For months now, the squirrels on campus have been organizing their efforts to overthrow the human dominance on campus. Just last weekend, they officially militarized Andrews Hall. It is now the military headquarters of UNL’s squirrels.
Other buildings believed to be targeted are Architecture Hall and Henzlik Hall.
The squirrels rallied around their leader, who happens to be the only black squirrel on campus, in their recent coup.
The current militarization rivals that of the fictional Ewoks in “Star Wars Episode VI,” complete with the swinging logs set up at each entrance.
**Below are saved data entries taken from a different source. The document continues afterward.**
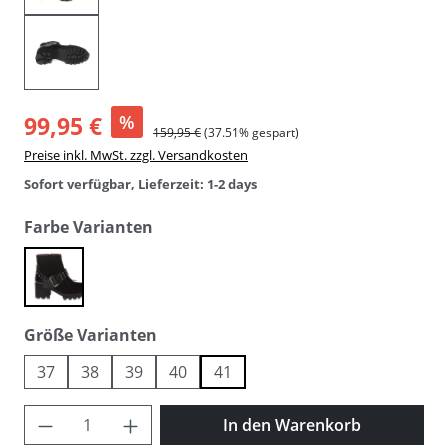
99,95 €
%
159,95 €
(37.51% gespart)
Preise inkl. MwSt. zzgl. Versandkosten
Sofort verfügbar, Lieferzeit: 1-2 days
auswählen
Farbe Varianten
black
auswählen
Größe Varianten
37
38
39
40
41
Produkt Anzahl: Gib den gewünschten Wer
In den Warenkorb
The ragtag but hearty coalition of campus squirrels secured Andrews Hall and are reportedly holding two students, sophomore Alex Turner and junior Zoey Dalquist, hostage. They have no demands aside from complete and total human submission.
A statement was translated from the leader black squirrel through the zoology department. It read in part, “…the time for squirrel oppression is over. The rise of the squirrels has come. Humans must submit to our rule or military force with be demonstrated.”
Their message has stirred up mixed reactions from the student body.
“Aw, they’re so cute in their little acorn helmets!” Freshman Liz Hayward told the DailyER just before a warning acorn was launched past her left ear.
The squirrels are getting more and more hostile. If peace talks don’t work, then violence will surely be unleashed by the end of the week.